SEC Boosts Access to Capital for Small Companies, Issues Regulation A+ Under JOBS Act

On March 25, 2015, in a move designed to facilitate the capital raising needs of smaller companies, the SEC updated and expanded Regulation A under Title IV of the JOBS Act of 2012. The new rules, known as Regulation A+, will allow growth companies to raise up to $50 million from unaccredited investors in a mini-IPO type offering. By doing so, investors will have more choices and smaller companies can, if desired, bypass big institutions for their capital needs by offering stock directly to their key constituents and to the general public.

Background

Under the Securities Act of 1933, a company offering or selling securities to potential investors must register the offer and sale or rely on a registration exemption. Regulation A is a longstanding exemption that allows unregistered public offerings of up to $5 million of securities in any 12-month period. No more than $1.5 million of securities can be offered by security-holders of the company.

Regulation A offerings have been relatively rare in recent years when compared to offerings that rely on other Securities Act exemptions or on a registered basis. The JOBS Act amended the Securities Act to require the SEC to update and expand the Regulation A exemption.

Regulation A+ Overview

The final Regulation A+ rules would implement Title IV of the JOBS Act and provide for two tiers of offerings. Issuers can raise up to $50,000,000 in a 12 month period for Tier II and $20,000,000 for Tier I. Another key point is that anyone can invest.
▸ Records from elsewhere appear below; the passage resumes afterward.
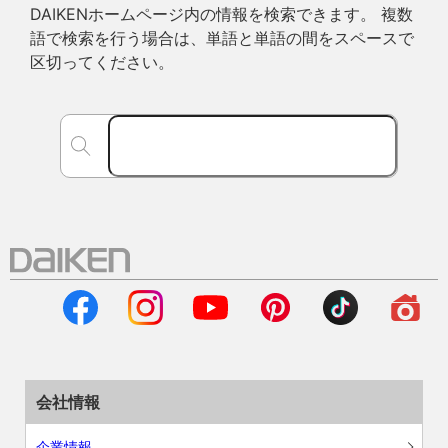
DAIKENホームページ内の情報を検索できます。 複数
語で検索を行う場合は、単語と単語の間をスペースで
区切ってください。
会社情報
企業情報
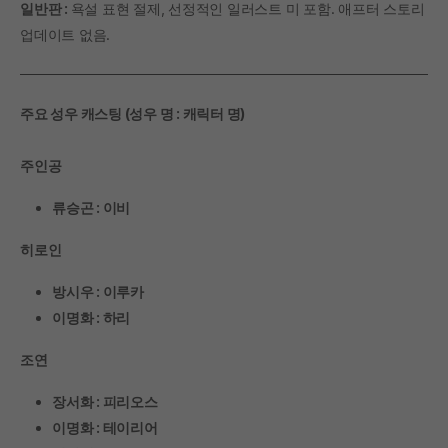
일반판 :
욕설 표현 절제, 선정적인 일러스트 미 포함. 애프터 스토리
업데이트 없음.
주요 성우 캐스팅 (성우 명 : 캐릭터 명)
주인공
류승곤 : 이비
히로인
방시우 : 이루카
이명화 : 하리
조연
장서화 : 피리오스
이명화 : 테이리어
This includes friends, family, employees, and others looking for investment opportunities in growth companies. While there are no investment limits under Tier 1, the higher Tier 2 level imposes some restrictions.

What Does CohnReznick Think?

Regulation A+ echoes CohnReznick’s belief that responsibly increasing access to capital for smaller companies is beneficial to the growth of the U.S. economy. Middle market companies need their representatives and regulators in Washington to further develop responsible and intelligent solutions to build on the momentum of the JOBS Act. Working together, we will continue to find solutions that maintain the balance between accessing the capital that so many growing businesses need and protecting investors.

Highlights

Key components of Regulation A+ include the following:

1. While there is no limit for accredited investors, individual non- accredited investors can invest a maximum of the greater of 10% of their net worth or 10% of their net income in a Regulation A+ offering (per offering).

2. Investors can self-certify their income or net worth for purposes of the investment limits, eliminating the need for extensive documentation.

3. Issuers can discuss and advertise their offering using virtually any medium including social media.

4. The securities issued are unrestricted and transferable although some issuers may elect to impose contractual transfer restrictions.

5. The issuer will need to file a disclosure document and audited financials with the SEC which must be approved prior to any sales. The Offering Circular will receive the same level of scrutiny as a Form S-1 in an IPO, which may be a drawback.

6. Under Tier II, an issuer will be required to provide two years of audited financial statements with the Offering Circular. Tier I offerings require only reviewed (not audited) financials.

7. An issuer can gauge initial interest in the offering before spending time and money creating the Offering Circular. A “Preview” mode on SeedInvest will allow investors to express interest, but not yet invest.

8. While there are no ongoing disclosure requirements for Tier I, Issuers must publish an annual disclosure filing, a semi-annual report, and current reports under Tier II. Each of these are simplified versions of Form 10-K, Form 10-Q and Form 8-K. The reports will require ongoing audited financials and these disclosures can end after the first year if the shareholder count is less than 300.

9. Regulation A+ Tier 2 preempts state law – a major change from Regulation A which required registering securities in every state in which an offering or sale is made. Tier 1 does not currently have state pre-emption.

10. Section12(g) shareholder limits (2,000 person and 500 non-accredited investors) will not apply under certain circumstances.

Title IV, Regulation A+ will become effective 60 days after publication in the Federal Register.